# HC01 — Healthcare Claims EDA Notebook
Author: Bhanu Garg  
Created: 2025-09-03 03:08:40

_Goal: Load claims, members, and providers data; perform basic cleaning; derive useful columns; join; explore; and visualize._

## 1) Setup & Imports

In [None]:

# Do NOT use seaborn. We stick to matplotlib as per project conventions.
import os, sys, math, json, textwrap
from datetime import datetime, date

import numpy as np
import pandas as pd
import matplotlib.pyplot as plt

# Make pandas output easier to read
pd.set_option('display.max_columns', 100)
pd.set_option('display.width', 120)

print('Python', sys.version)
print('Pandas', pd.__version__)
print('NumPy', np.__version__)


## 2) Configure File Paths

In [None]:

# Adjust paths if your repo structure differs
DATA_DIR = '../data'  # if this notebook lives in notebooks/
CLAIMS_CSV = os.path.join(DATA_DIR, 'claims.csv')
MEMBERS_CSV = os.path.join(DATA_DIR, 'members.csv')
PROVIDERS_CSV = os.path.join(DATA_DIR, 'providers.csv')

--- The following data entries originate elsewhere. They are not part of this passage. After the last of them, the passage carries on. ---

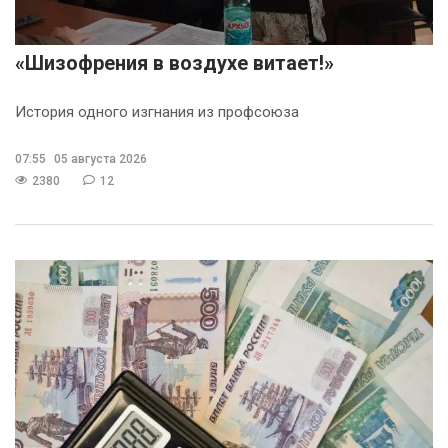
«Шизофрения в воздухе витает!»
История одного изгнания из профсоюза
07:55
05 августа 2026
2380
12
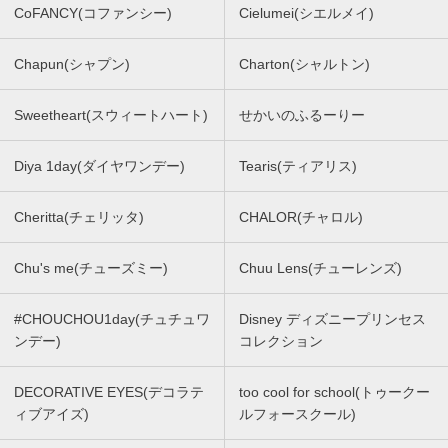
CoFANCY(コファンシー)
Cielumei(シエルメイ)
Chapun(シャプン)
Charton(シャルトン)
Sweetheart(スウィートハート)
せかいのふるーりー
Diya 1day(ダイヤワンデー)
Tearis(ティアリス)
Cheritta(チェリッタ)
CHALOR(チャロル)
Chu's me(チューズミー)
Chuu Lens(チューレンズ)
#CHOUCHOU1day(チュチュワ
Disney ディズニープリンセス
ンデー)
コレクション
DECORATIVE EYES(デコラテ
too cool for school(トゥークー
ィブアイズ)
ルフォースクール)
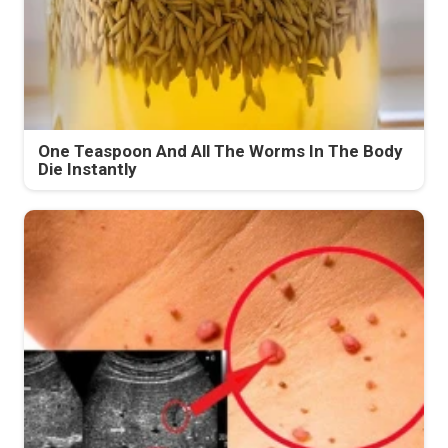
One Teaspoon And All The Worms In The Body
Die Instantly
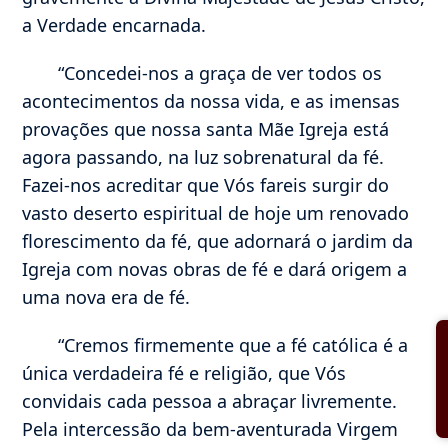
a Verdade encarnada.
“Concedei-nos a graça de ver todos os
acontecimentos da nossa vida, e as imensas
provações que nossa santa Mãe Igreja está
agora passando, na luz sobrenatural da fé.
Fazei-nos acreditar que Vós fareis surgir do
vasto deserto espiritual de hoje um renovado
florescimento da fé, que adornará o jardim da
Igreja com novas obras de fé e dará origem a
uma nova era de fé.
“Cremos firmemente que a fé católica é a
única verdadeira fé e religião, que Vós
convidais cada pessoa a abraçar livremente.
Pela intercessão da bem-aventurada Virgem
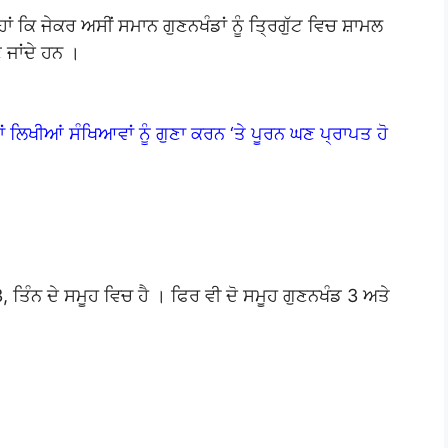
ਾਂ ਕਿ ਜੇਕਰ ਅਸੀਂ ਸਮਾਨ ਗੁਣਨਖੰਡਾਂ ਨੂੰ ਤ੍ਰਿਗੁੱਟ ਵਿਚ ਸ਼ਾਮਲ
 ਜਾਂਦੇ ਹਨ ।
ਂ ਲਿਖੀਆਂ ਸੰਖਿਆਵਾਂ ਨੂੰ ਗੁਣਾ ਕਰਨ ‘ਤੇ ਪੂਰਨ ਘਣ ਪ੍ਰਾਪਤ ਹੋ
3, ਤਿੰਨ ਦੇ ਸਮੂਹ ਵਿਚ ਹੈ । ਫਿਰ ਵੀ ਦੋ ਸਮੂਹ ਗੁਣਨਖੰਡ 3 ਅਤੇ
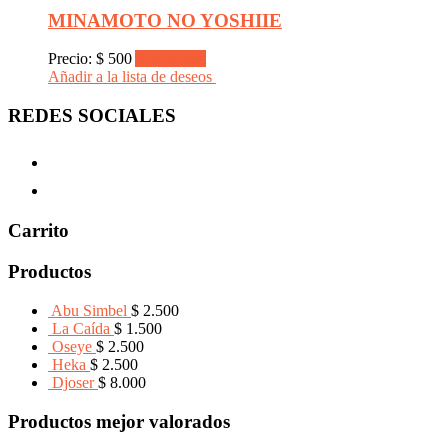
MINAMOTO NO YOSHIIE
Precio:
$
500
Add to cart
Añadir a la lista de deseos
REDES SOCIALES
Carrito
Productos
Abu Simbel
$
2.500
La Caída
$
1.500
Oseye
$
2.500
Heka
$
2.500
Djoser
$
8.000
Productos mejor valorados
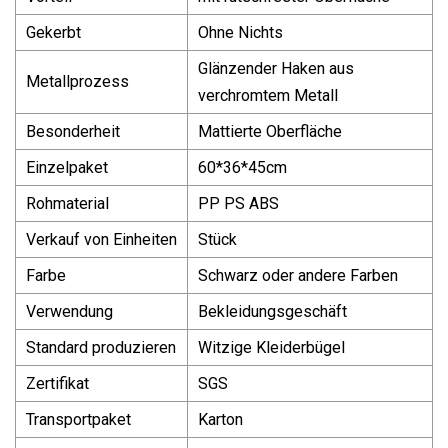
Gekerbt
Ohne Nichts
Glänzender Haken aus
Metallprozess
verchromtem Metall
Besonderheit
Mattierte Oberfläche
Einzelpaket
60*36*45cm
Rohmaterial
PP PS ABS
Verkauf von Einheiten
Stück
Farbe
Schwarz oder andere Farben
Verwendung
Bekleidungsgeschäft
Standard produzieren
Witzige Kleiderbügel
Zertifikat
SGS
Transportpaket
Karton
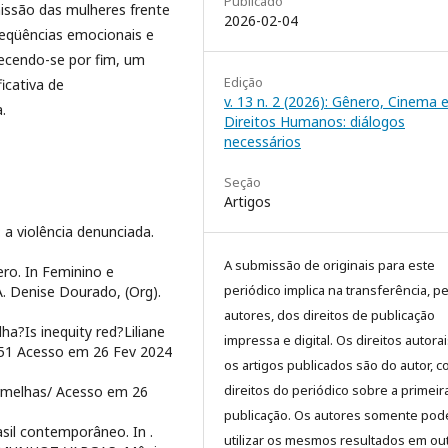
Publicado
bmissão das mulheres frente
2026-02-04
seqüências emocionais e
ecendo-se por fim, um
Edição
icativa de
v. 13 n. 2 (2026): Gênero, Cinema 
.
Direitos Humanos: diálogos
necessários
Seção
Artigos
a violência denunciada.
A submissão de originais para este
ro. In Feminino e
periódico implica na transferência, p
A. Denise Dourado, (Org).
autores, dos direitos de publicação
a?Is inequity red?Liliane
impressa e digital. Os direitos autora
2451 Acesso em 26 Fev 2024
os artigos publicados são do autor, 
direitos do periódico sobre a primeir
ermelhas/ Acesso em 26
publicação. Os autores somente pod
asil contemporâneo. In .
utilizar os mesmos resultados em ou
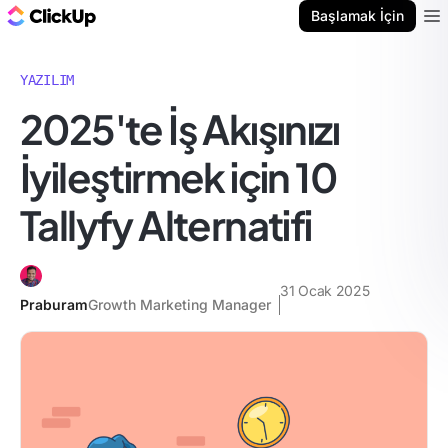
ClickUp Blog
Başlamak İçin
Ope
YAZILIM
2025'te İş Akışınızı
İyileştirmek için 10
Tallyfy Alternatifi
31 Ocak 2025
Praburam
Growth Marketing Manager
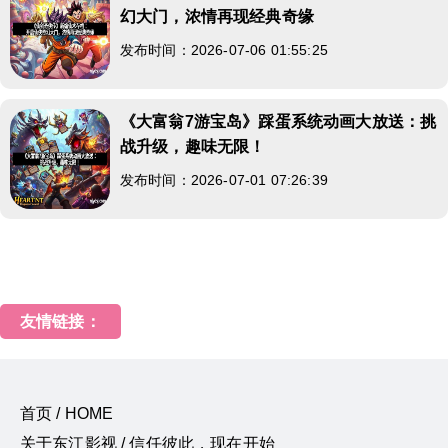
幻大门，浓情再现经典奇缘
发布时间：2026-07-06 01:55:25
《大富翁7游宝岛》踩蛋系统动画大放送：挑
战升级，趣味无限！
发布时间：2026-07-01 07:26:39
友情链接：
首页 / HOME
关于东江影视 / 信任彼此，现在开始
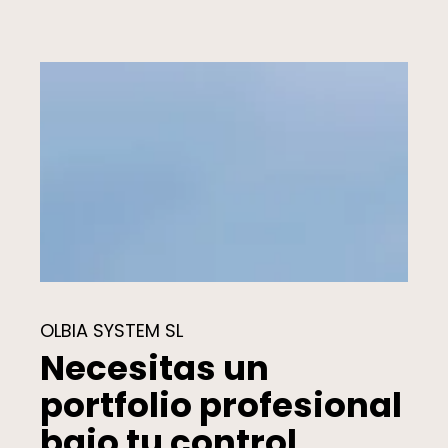
OLBIA SYSTEM SL
Necesitas un
portfolio profesional
bajo tu control.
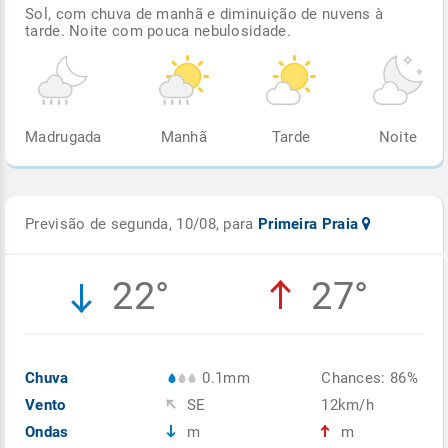
Sol, com chuva de manhã e diminuição de nuvens à
tarde. Noite com pouca nebulosidade.
Madrugada
Manhã
Tarde
Noite
Previsão de segunda, 10/08, para
Primeira Praia
22°
27°
Chuva
0.1mm
Chances: 86%
Vento
SE
12km/h
Ondas
m
m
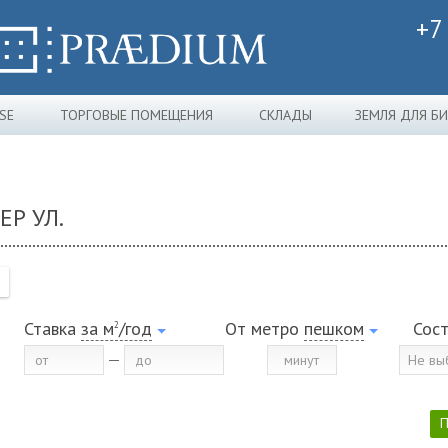
+7
SE
ТОРГОВЫЕ ПОМЕЩЕНИЯ
СКЛАДЫ
ЗЕМЛЯ ДЛЯ Б
ЕР УЛ.
Ставка
за м
/год
От метро
пешком
Сос
2
Не вы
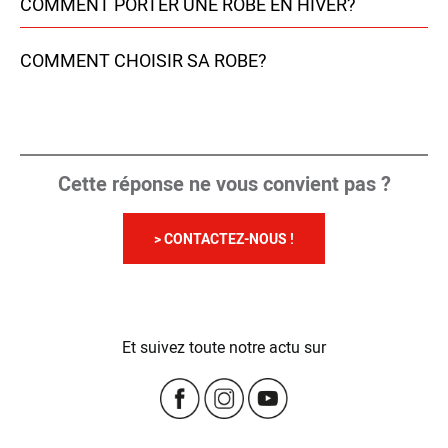
COMMENT PORTER UNE ROBE EN HIVER?
COMMENT CHOISIR SA ROBE?
Cette réponse ne vous convient pas ?
> CONTACTEZ-NOUS !
Et suivez toute notre actu sur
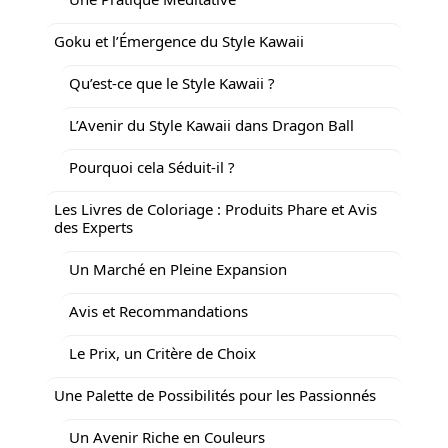
Goku et l’Émergence du Style Kawaii
Qu’est-ce que le Style Kawaii ?
L’Avenir du Style Kawaii dans Dragon Ball
Pourquoi cela Séduit-il ?
Les Livres de Coloriage : Produits Phare et Avis
des Experts
Un Marché en Pleine Expansion
Avis et Recommandations
Le Prix, un Critère de Choix
Une Palette de Possibilités pour les Passionnés
Un Avenir Riche en Couleurs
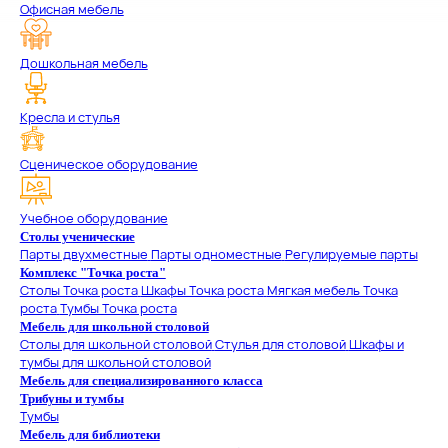
Офисная мебель
Дошкольная мебель
Кресла и стулья
Сценическое оборудование
Учебное оборудование
Столы ученические
Парты двухместные
Парты одноместные
Регулируемые парты
Комплекс "Точка роста"
Столы Точка роста
Шкафы Точка роста
Мягкая мебель Точка
роста
Тумбы Точка роста
Мебель для школьной столовой
Столы для школьной столовой
Стулья для столовой
Шкафы и
тумбы для школьной столовой
Мебель для специализированного класса
Трибуны и тумбы
Тумбы
Мебель для библиотеки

for p in [CLAIMS_CSV, MEMBERS_CSV, PROVIDERS_CSV]:
    print(p, 'exists:', os.path.exists(p))


## 3) Load CSVs

In [None]:

def try_read_csv(path, parse_date_cols=None):
    parse_date_cols = parse_date_cols or []
    try:
        df = pd.read_csv(path, parse_dates=[c for c in parse_date_cols if c in pd.read_csv(path, nrows=1).columns])
        print(f'✅ Loaded: {path} -> shape={df.shape}')
        return df
    except FileNotFoundError:
        print(f'⚠️ File not found: {path}')
        return pd.DataFrame()
    except Exception as e:
        print(f'⚠️ Error reading {path}: {e}')
        return pd.DataFrame()

claims  = try_read_csv(CLAIMS_CSV, parse_date_cols=['service_date', 'claim_date', 'paid_date'])
members = try_read_csv(MEMBERS_CSV, parse_date_cols=['dob'])
providers = try_read_csv(PROVIDERS_CSV)

def peek(df, name):
    print(f'\n{name} head:')
    display(df.head(3))
    print(f'{name} dtypes:')
    print(df.dtypes)
    print(f'{name} columns:', list(df.columns))

peek(claims, 'claims')
peek(members, 'members')
peek(providers, 'providers')


## 4) Basic Cleaning

In [None]:

def standardize_columns(df):
    # Strip, lower, replace spaces with underscores
    df.columns = [c.strip().lower().replace(' ', '_') for c in df.columns]
    return df

claims = standardize_columns(claims)
members = standardize_columns(members)
providers = standardize_columns(providers)

# Deduplicate by common IDs if present
for df, name, key in [(claims, 'claims', 'claim_id'), (members, 'members', 'member_id'), (providers, 'providers', 'provider_id')]:
    if key in df.columns:
        before = len(df)
        df.drop_duplicates(subset=[key], inplace=True)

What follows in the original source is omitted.